Which sounds like addiction, but he disagrees, saying his drug use was only notable for a year or so, spanning 2005 and 2006, and "I was never overcome by heroin." There was opium, yes, but he insists that helped creatively.
"I fully understand when people say Edgar Allen Poe used to smoke this stuff and have visions," he says. "I wrote the entire song How Do You Keep Love Alive [on 2005's Cold Roses] without writing a word down, and I played it on piano. And I've tried to understand the chord pattern ever since, because I can't fuckin' play it." And whatever drugs he was taking, he jokes, he always sent Christmas cards and was able to go on dates. Even so, there's a tiny frown: "I don't know what toll it took upon my psyche."
And people around him? "I didn't know this at the time, but people have since said that they were certain I would die," he says. In fact, so notorious was his lifestyle that when he emerged on the other side, in 2007, the New York Times headlined an interview, "Ryan Adams Didn't Die."
He'd felt like a happy person, he says, until late 2005. "New York felt really cold. Some of my friends were gone. I had to cancel a whole tour. The night before I was supposed to go I was on mushrooms and I melted down. I couldn't sleep. I just couldn't face going." His band, the Cardinals, were falling apart; Ménière's disease was creeping in. "Bombs were going off, and as things were becoming broken, I couldn't fix them."

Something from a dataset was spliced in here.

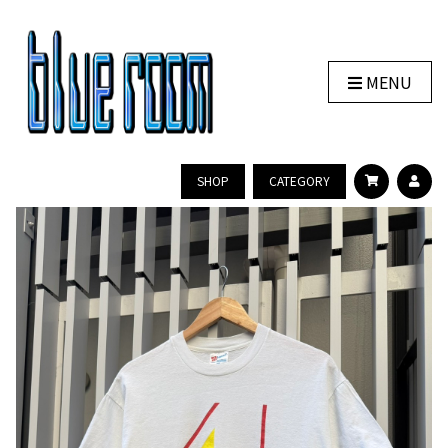
MENU
SHOP
CATEGORY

One night, Adams told the woman he was with at the time that he was going out one last night. "Which sounded like bullshit, but it was true." At 11.30pm, he called to say he was done. He doesn't pretend sobriety brought a great epiphany. In fact, he was "reacquainted with the disappointments of daily existence". Suddenly there was no "fantasy New York, no speeding down Sixth Avenue in the middle of the night seeing these amazing artists and transsexuals with hand guns, and bass players swingin' basses at guitar players onstage. See, most people deal with this shit and build their character. I'd been in a cocoon of art." What he did was start writing books, and tons of songs.
In what he calls a "figuring out" period, the Cardinals addressed drug abuse in the double album III/IV. "And guess what happened to it?" he erupts. "It got rejected!" He finally released it himself last year. Getting out of his old record contract felt "like a succubus had been removed from my chest".
He doesn't miss the mad times. "It feels so long ago, like it happened to a different person," he says, running a hand through that unruly hair. His only vices now are the tea and the Guardian crossword. When his grandmother died this year, he found himself "forgiving all the family stuff". And he's happily married, to singer-actor Mandy Moore. He says Ashes & Fire isn't all autobiographical, but coyly admits that I Love You But I Don't Know What To Say's beautiful line "When I met you the clouds inside me parted" is "not unrelatable".
In the album's sublime single Lucky Now, he quietly sings: "I don't remember, were we wild and young? All that faded into memory. I feel like somebody I don't know. Are we really who we used to be? Am I really who I was?"
Is Ryan Adams finally happy being Ryan Adams? "More than I've ever been," he answers, instantly. "I used to be panicked. Now I'm curious."
Ashes & Fire is released on Pax-Am/Sony on 10 October.